#### Work required
The answer must repeat every record exactly, with no pictures in it.

====================

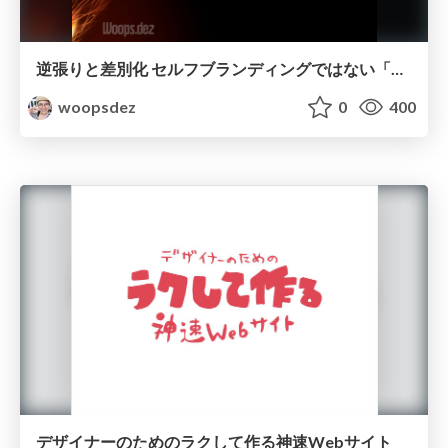
逆張りと差別化 セルフブランディングではない「キャラ学」
woopsdez
0
400
デザイナーのためのラクして作る神速Webサイト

====================

#### Answer box
逆張りと差別化 セルフブランディングではない「キャラ学」
woopsdez
0
400
デザイナーのためのラクして作る神速Webサイト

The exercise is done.